Getting ready for growth
Bristol Port Co has started training apprentices to cater for the future expansion of the port
The Port of Bristol, which has just taken on ten new apprentices, has its own in-house training facility. It is also planning ahead; the port’s proposed deepsea container terminal will create 500 jobs.
“Where are the people going to come from to fill these vacancies?” says chief executive Simon Bird. “We are already starting to train them by bringing in new apprentices and new people to the workforce. Local skills are so important.”
Working with the unions is also vital, he says. “We are working together. I meet the senior union rep informally once a week and formally once a month. It’s a continual dialogue.”
As ITMMA's Professor Theo Notteboom points out, the history of the European port industry has been earmarked by labour disputes. “Most of the time, strikes were the result of disputes between labour unions (representing the interests of the dock workers) and employer organisations with respect to the terms and conditions for the renewal of collective bargaining agreements.”

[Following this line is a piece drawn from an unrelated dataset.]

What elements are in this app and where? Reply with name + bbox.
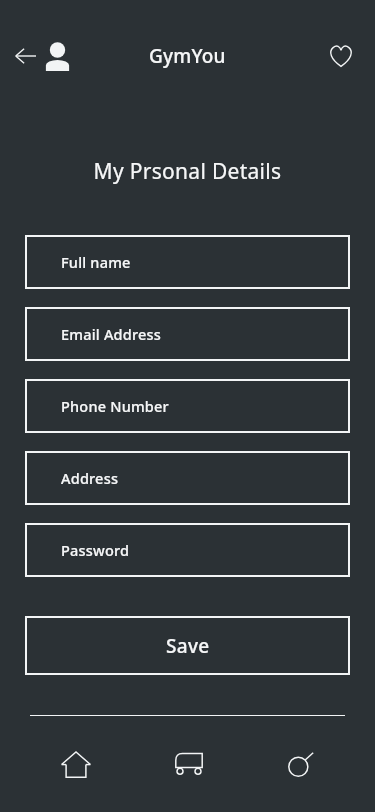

Strikes, he says, whether short and isolated or long and port-wide, generate high hidden costs and can disrupt an entire economic system. They cause deviation costs for shipowners, time costs for ships in port, lost revenues for inland transport operators and other port-related companies, time and logistics costs for cargo owners and potentially high costs to factories if there are major disruptions in the production line.
Among other ‘hidden costs’ to be considered are those caused by accidents; a high accident rate typically points to a lack of training or impaired concentration due to chronic fatigue, and so on, says Prof Notteboom.

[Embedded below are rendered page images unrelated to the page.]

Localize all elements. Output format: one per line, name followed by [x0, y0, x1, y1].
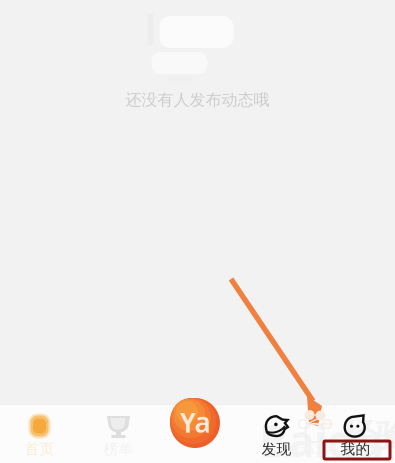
button[interactable]: 我的 — [316, 404, 395, 463]
button[interactable]: 首页 — [0, 404, 79, 463]
staticText: 首页 — [24, 440, 54, 458]
staticText: 经验 — [344, 416, 395, 455]
staticText: 榜单 — [104, 440, 134, 458]
staticText: 发现 — [262, 440, 292, 458]
button[interactable]: 发布 — [170, 398, 220, 448]
staticText: jingyan.baidu.com — [270, 440, 382, 458]
staticText: Baidu — [259, 411, 384, 463]
button[interactable]: 发现 — [237, 404, 316, 463]
button[interactable]: 榜单 — [79, 404, 158, 463]
staticText: Ya — [180, 403, 210, 441]
staticText: 我的 — [340, 440, 370, 458]
staticText: 还没有人发布动态哦 — [126, 90, 270, 110]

Meanwhile, the recession has clearly put a dampener on pay levels in the industry; there have been numerous redundancies and no pay increases for the past couple of years in some ports, says Ian Roots at Drake International.

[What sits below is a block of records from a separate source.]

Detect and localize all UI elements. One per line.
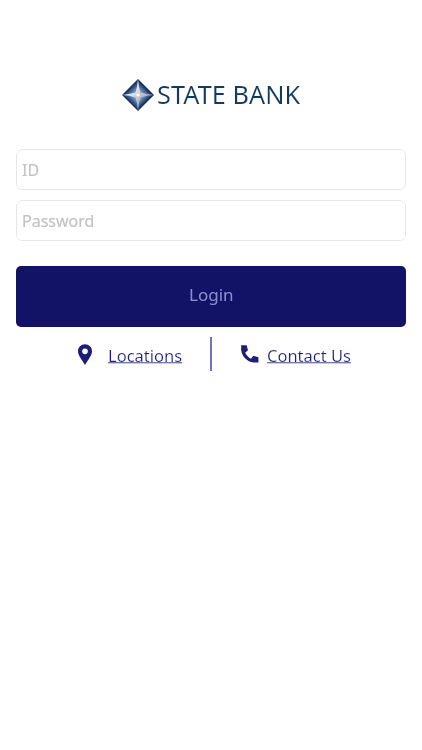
button[interactable]: Password <box>16 200 406 241</box>
button[interactable]: Login <box>16 266 406 327</box>
staticText: Locations <box>108 344 183 366</box>
other: Contact Us <box>240 344 259 363</box>
staticText: Password <box>22 210 95 232</box>
staticText: Login <box>189 283 234 306</box>
button[interactable]: Locations <box>70 337 191 371</box>
staticText: STATE BANK <box>157 77 301 111</box>
other: Locations <box>78 344 92 365</box>
button[interactable]: ID <box>16 149 406 190</box>
button[interactable]: Contact Us <box>232 337 359 371</box>
staticText: ID <box>22 159 40 181</box>
staticText: Contact Us <box>267 344 351 366</box>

However, Rob Bell, a logistics expert whose consultancy firm Archomai works with Hull University Business School, says that some areas are facing a real a shortage of necessary port skills.
In high-cost areas such as the southeast of the UK, a forklift truck driver may not be able to afford a house or the cost of living, he says. This, however, does not appear to be pushing pay up – perhaps because any shortage of labour can be compensated for by bringing in workers from elsewhere in Europe, he says.